— Problem to solve —
An exact copy of every entry is needed, with no images.

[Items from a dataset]
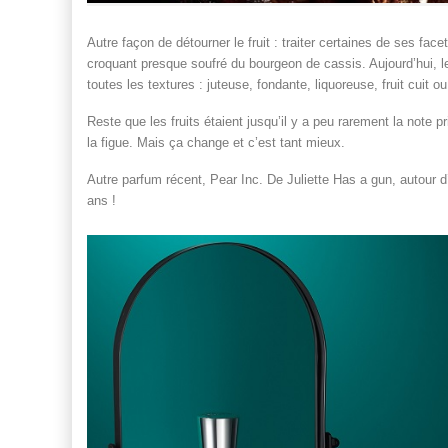
Autre façon de détourner le fruit : traiter certaines de ses fa
croquant presque soufré du bourgeon de cassis. Aujourd’hui, l
toutes les textures : juteuse, fondante, liquoreuse, fruit cuit o
Reste que les fruits étaient jusqu’il y a peu rarement la note 
la figue. Mais ça change et c’est tant mieux.
Autre parfum récent, Pear Inc. De Juliette Has a gun, autour d
ans !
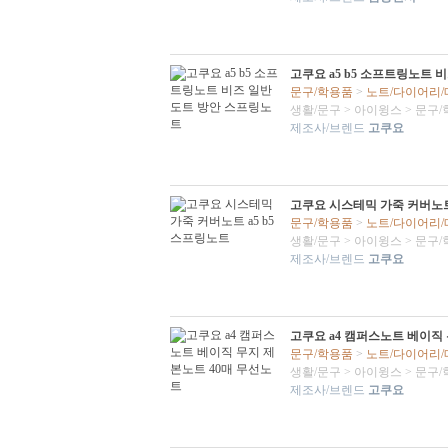
고쿠요 a5 b5 소프트링노트 
문구/학용품
>
노트/다이어리
생활/문구
>
아이윙스
>
문구/
제조사/브렌드
고쿠요
고쿠요 시스테믹 가죽 커버노트 
문구/학용품
>
노트/다이어리
생활/문구
>
아이윙스
>
문구/
제조사/브렌드
고쿠요
고쿠요 a4 캠퍼스노트 베이직
문구/학용품
>
노트/다이어리
생활/문구
>
아이윙스
>
문구/
제조사/브렌드
고쿠요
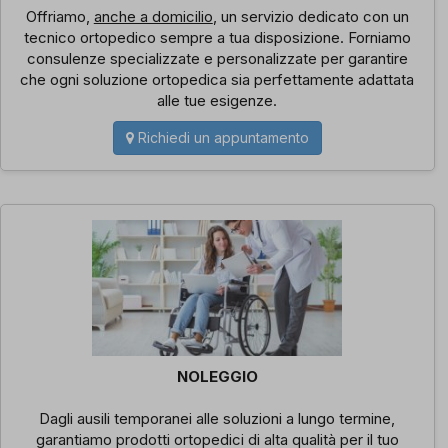
Offriamo,
anche a domicilio
, un servizio dedicato con un
tecnico ortopedico sempre a tua disposizione. Forniamo
consulenze specializzate e personalizzate per garantire
che ogni soluzione ortopedica sia perfettamente adattata
alle tue esigenze.
Richiedi un appuntamento
NOLEGGIO
Dagli ausili temporanei alle soluzioni a lungo termine,
garantiamo prodotti ortopedici di alta qualità per il tuo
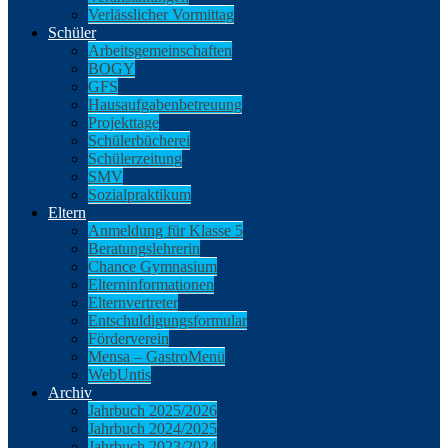
Verlässlicher Vormittag
Schüler
Arbeitsgemeinschaften
BOGY
GFS
Hausaufgabenbetreuung
Projekttage
Schülerbücherei
Schülerzeitung
SMV
Sozialpraktikum
Eltern
Anmeldung für Klasse 5
Beratungslehrerin
Chance Gymnasium
Elterninformationen
Elternvertreter
Entschuldigungsformular
Förderverein
Mensa – GastroMenü
WebUntis
Archiv
Jahrbuch 2025/2026
Jahrbuch 2024/2025
Jahrbuch 2023/2024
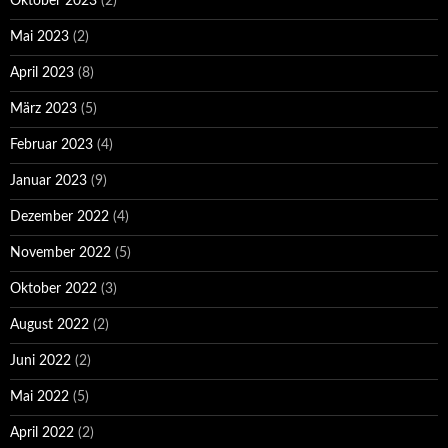
Oktober 2023
(2)
Mai 2023
(2)
April 2023
(8)
März 2023
(5)
Februar 2023
(4)
Januar 2023
(9)
Dezember 2022
(4)
November 2022
(5)
Oktober 2022
(3)
August 2022
(2)
Juni 2022
(2)
Mai 2022
(5)
April 2022
(2)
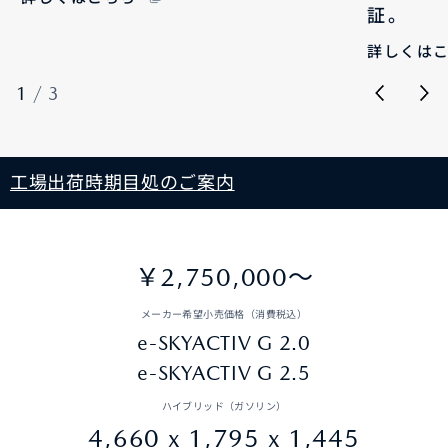
証。
詳しくは
1
/
3
工場出荷時期目処のご案内
￥2,750,000〜
メーカー希望小売価格（消費税込）
e-SKYACTIV G 2.0
e-SKYACTIV G 2.5
ハイブリッド（ガソリン）
4,660 x 1,795 x 1,445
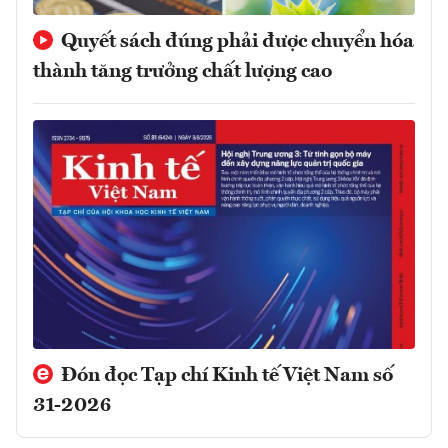
Quyết sách đúng phải được chuyển hóa
thành tăng trưởng chất lượng cao
Đón đọc Tạp chí Kinh tế Việt Nam số
31-2026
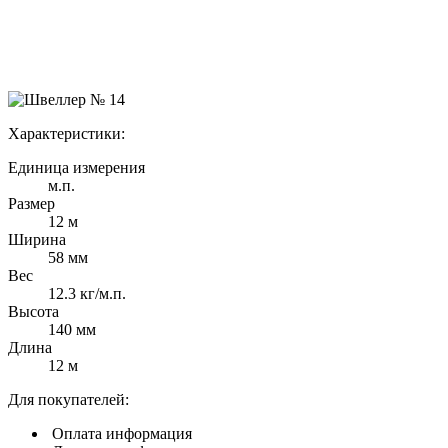
Характеристики:
Единица измерения
м.п.
Размер
12 м
Ширина
58 мм
Вес
12.3 кг/м.п.
Высота
140 мм
Длина
12 м
Для покупателей:
Оплата
информация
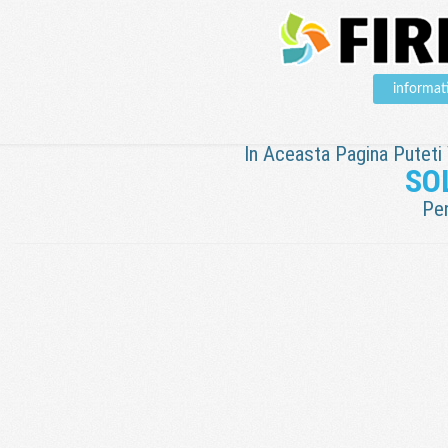
informat
In Aceasta Pagina Puteti V
SO
Pen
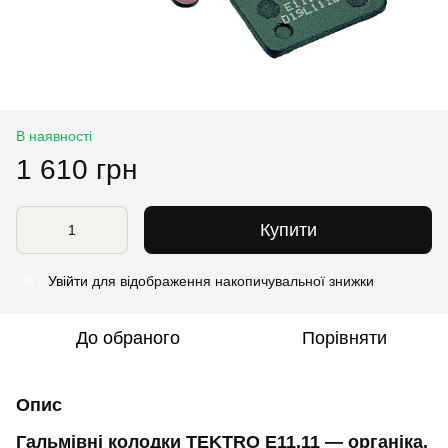
В наявності
1 610 грн
Купити
Увійти
для відображення накопичувальної знижки
%
До обраного
Порівняти
Опис
Гальмівні колодки TEKTRO E11.11 — органіка,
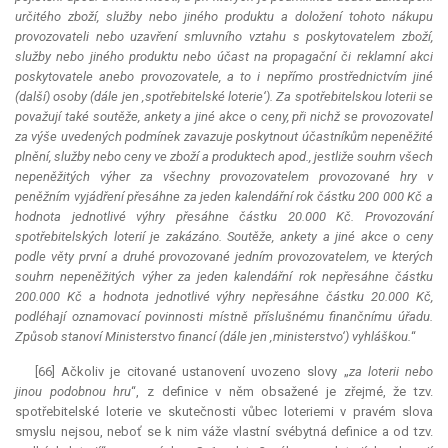
určitého zboží, služby nebo jiného produktu a doložení tohoto nákupu
provozovateli nebo uzavření smluvního vztahu s poskytovatelem zboží,
služby nebo jiného produktu nebo účast na propagační či reklamní akci
poskytovatele anebo provozovatele, a to i nepřímo prostřednictvím jiné
(další) osoby (dále jen ‚spotřebitelské loterie‘). Za spotřebitelskou loterii se
považují také soutěže, ankety a jiné akce o ceny, při nichž se provozovatel
za výše uvedených podmínek zavazuje poskytnout účastníkům nepeněžité
plnění, služby nebo ceny ve zboží a produktech apod., jestliže souhrn všech
nepeněžitých výher za všechny provozovatelem provozované hry v
peněžním vyjádření přesáhne za jeden kalendářní rok částku 200 000 Kč a
hodnota jednotlivé výhry přesáhne částku 20.000 Kč. Provozování
spotřebitelských loterií je zakázáno. Soutěže, ankety a jiné akce o ceny
podle věty první a druhé provozované jedním provozovatelem, ve kterých
souhrn nepeněžitých výher za jeden kalendářní rok nepřesáhne částku
200.000 Kč a hodnota jednotlivé výhry nepřesáhne částku 20.000 Kč,
podléhají oznamovací povinnosti místně příslušnému finančnímu úřadu.
Způsob stanoví Ministerstvo financí (dále jen ‚ministerstvo‘) vyhláškou.
“
[66] Ačkoliv je citované ustanovení uvozeno slovy „
za loterii nebo
jinou podobnou hru
“, z definice v něm obsažené je zřejmé, že tzv.
spotřebitelské loterie ve skutečnosti vůbec loteriemi v pravém slova
smyslu nejsou, neboť se k nim váže vlastní svébytná definice a od tzv.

— Result for this exercise —
Autre façon de détourner le fruit : traiter certaines de ses fa
croquant presque soufré du bourgeon de cassis. Aujourd’hui, l
toutes les textures : juteuse, fondante, liquoreuse, fruit cuit o
Reste que les fruits étaient jusqu’il y a peu rarement la note 
la figue. Mais ça change et c’est tant mieux.
Autre parfum récent, Pear Inc. De Juliette Has a gun, autour d
ans !
고쿠요 a5 b5 소프트링노트 
문구/학용품
>
노트/다이어리
생활/문구
>
아이윙스
>
문구/
제조사/브렌드
고쿠요
고쿠요 시스테믹 가죽 커버노트 
문구/학용품
>
노트/다이어리
생활/문구
>
아이윙스
>
문구/
제조사/브렌드
고쿠요
고쿠요 a4 캠퍼스노트 베이직
문구/학용품
>
노트/다이어리
생활/문구
>
아이윙스
>
문구/
제조사/브렌드
고쿠요
Offriamo,
anche a domicilio
, un servizio dedicato con un
tecnico ortopedico sempre a tua disposizione. Forniamo
consulenze specializzate e personalizzate per garantire
che ogni soluzione ortopedica sia perfettamente adattata
alle tue esigenze.
Richiedi un appuntamento
NOLEGGIO
Dagli ausili temporanei alle soluzioni a lungo termine,
garantiamo prodotti ortopedici di alta qualità per il tuo
Verlässlicher Vormittag
Schüler
Arbeitsgemeinschaften
BOGY
GFS
Hausaufgabenbetreuung
Projekttage
Schülerbücherei
Schülerzeitung
SMV
Sozialpraktikum
Eltern
Anmeldung für Klasse 5
Beratungslehrerin
Chance Gymnasium
Elterninformationen
Elternvertreter
Entschuldigungsformular
Förderverein
Mensa – GastroMenü
WebUntis
Archiv
Jahrbuch 2025/2026
Jahrbuch 2024/2025
Jahrbuch 2023/2024
Oktober 2023
(2)
Mai 2023
(2)
April 2023
(8)
März 2023
(5)
Februar 2023
(4)
Januar 2023
(9)
Dezember 2022
(4)
November 2022
(5)
Oktober 2022
(3)
August 2022
(2)
Juni 2022
(2)
Mai 2022
(5)
April 2022
(2)
証。
詳しくは
1
/
3
工場出荷時期目処のご案内
￥2,750,000〜
メーカー希望小売価格（消費税込）
e-SKYACTIV G 2.0
e-SKYACTIV G 2.5
ハイブリッド（ガソリン）
4,660 x 1,795 x 1,445
Quyết sách đúng phải được chuyển hóa
thành tăng trưởng chất lượng cao
Đón đọc Tạp chí Kinh tế Việt Nam số
31-2026
Характеристики:
Единица измерения
м.п.
Размер
12 м
Ширина
58 мм
Вес
12.3 кг/м.п.
Высота
140 мм
Длина
12 м
Для покупателей:
Оплата
информация
informat
In Aceasta Pagina Puteti V
SO
Pen
В наявності
1 610 грн
Купити
Увійти
для відображення накопичувальної знижки
%
До обраного
Порівняти
Опис
Гальмівні колодки TEKTRO E11.11 — органіка,
určitého zboží, služby nebo jiného produktu a doložení tohoto nákupu
provozovateli nebo uzavření smluvního vztahu s poskytovatelem zboží,
služby nebo jiného produktu nebo účast na propagační či reklamní akci
poskytovatele anebo provozovatele, a to i nepřímo prostřednictvím jiné
(další) osoby (dále jen ‚spotřebitelské loterie‘). Za spotřebitelskou loterii se
považují také soutěže, ankety a jiné akce o ceny, při nichž se provozovatel
za výše uvedených podmínek zavazuje poskytnout účastníkům nepeněžité
plnění, služby nebo ceny ve zboží a produktech apod., jestliže souhrn všech
nepeněžitých výher za všechny provozovatelem provozované hry v
peněžním vyjádření přesáhne za jeden kalendářní rok částku 200 000 Kč a
hodnota jednotlivé výhry přesáhne částku 20.000 Kč. Provozování
spotřebitelských loterií je zakázáno. Soutěže, ankety a jiné akce o ceny
podle věty první a druhé provozované jedním provozovatelem, ve kterých
souhrn nepeněžitých výher za jeden kalendářní rok nepřesáhne částku
200.000 Kč a hodnota jednotlivé výhry nepřesáhne částku 20.000 Kč,
podléhají oznamovací povinnosti místně příslušnému finančnímu úřadu.
Způsob stanoví Ministerstvo financí (dále jen ‚ministerstvo‘) vyhláškou.
“
[66] Ačkoliv je citované ustanovení uvozeno slovy „
za loterii nebo
jinou podobnou hru
“, z definice v něm obsažené je zřejmé, že tzv.
spotřebitelské loterie ve skutečnosti vůbec loteriemi v pravém slova
smyslu nejsou, neboť se k nim váže vlastní svébytná definice a od tzv.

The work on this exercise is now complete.